The next step is creating a user. You will want to thoughtfully choose a username and password since this will be your main login. I would recommend setting the username and full name of the user to the same value.
Step 5: Time zone
Make sure you set the correct time zone
Step 6: Partitioning
I would recommend using the default option of “use entire disk” along with “All files in one partition.” While it is possible to do more complex partition layouts I strongly recommend sticking with a single partition since it make everything simpler. Do make sure you select the correct drive if you have multiple disks plugged in.
The final step if partitioning is to select yes when it asks if you want to write changes. This will destroy any data on the target drive so be careful
Step 7: Wait for the base install to finish
You now wait for the base system to install
Step 8: Skip additional media and others
back in the day it wasn’t uncommon to install additional software from a DVD. This is no longer standard practice and can be skipped. Likewise you can continue to hit continue until you reach this screen:
The installer is now configuring your package manager so it will take a few minutes.
Step 9: Enable telemetry
While not technically necessary, I like to enable telemetry since it allows the Debian project to prioritize work on software being actively used by the community.
Step 10: Additional software via Tasksel (important)
For a server, you will want to uncheck anything to do with a desktop environment and select system utilities and a SSH server. Don’t just hit continue here
You will need to wait a few minutes for the software to install
Step 11: Install the bootloader
Once you get to this screen you will want to hit yes followed by the the device that you installed Debian onto. Chances are it will be something like /dev/sda or /dev/vda. If you install the bootloader to the wrong drive the system will fail to boot when the drive with the bootloader is missing. Once the bootloader is installed you can hit continue to reboot.
Step 12: Boot up the system
Once the system reboots you should see the grub bootloader screen for Debian. it will automatically boot after 5 seconds and eventually you should get to the Debian login screen.
Step 13: Setup sudo
You should now be able to login with your username and password. Once logged in you will want to switch to root with su -. (You will be prompted for the root password)
Once you are root (the prompt will start with #) run the following commands:
apt install sudo -y
usermod -aG sudo [your user]
exit
You now should be back to your normal user.
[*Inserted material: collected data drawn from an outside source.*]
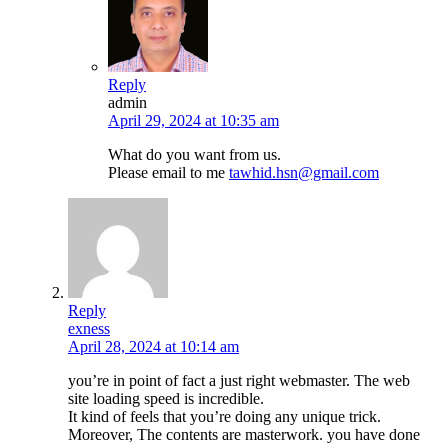
Reply
admin
April 29, 2024 at 10:35 am
What do you want from us.
Please email to me
tawhid.hsn@gmail.com
Reply
exness
April 28, 2024 at 10:14 am
you’re in point of fact a just right webmaster. The web
site loading speed is incredible.
It kind of feels that you’re doing any unique trick.
Moreover, The contents are masterwork. you have done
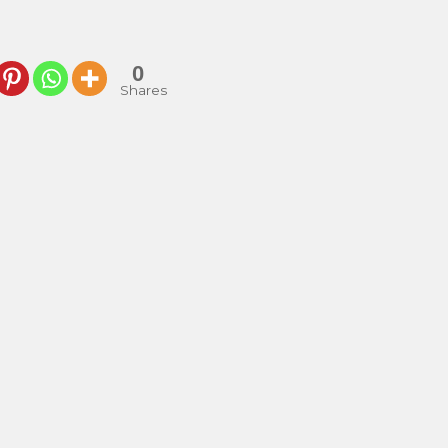
0
Shares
However, you will need to log out and then back in for the next step.
Once you are logged back in, lock the root user with
sudo passwd -l root
The root user should now be locked.
Step 14: Setup SSH key based authentication
On your local (non Debian) system, make sure you have a SSH key. You can generate one with ssh-keygen
Once you can SSH into the Debian machine with:
ssh [your username]@[IP or hostname]
One first connect, you will be prompted to trust on first use. Type in yes and then enter your password. If you get a scary warning about host identification changing you will want to delete the relevant entries out of known_hosts.
Once you have confirmed that you can log in, run the following command on your local (non Debian) system to add your SSH key as trusted
ssh [username]@[IP or hostname] "mkdir .ssh"
cat ~\.ssh\id_ed25519.pub | ssh [username]@[IP or hostname] "cat >> .ssh/authorized_keys"
Keep in mind that » appends so if you run this more than once you will get duplicate entries
You should now be able to log in without a password.
Step 15: Disable password based authentication
Now that we setup key based SSH, there is no need for password based authentication. Password based authentication is considered insecure as it is much easier to steal a password than a key. Run the following to open up the SSH config file.
sudo nano /etc/ssh/sshd_config
Then navigate down to the line
#PasswordAuthentication yes
and change it to
PasswordAuthentication no
To save and exit , press ctrl+s followed by ctrl+x
To apply changes run
sudo systemctl restart ssh
Step 16: Last steps
The system is now installed and ready to go. I would recommend checking out the Debian wiki as it as lots of useful information about Debian. Make sure you stay on top of updates as a out of date system can present serious security issues.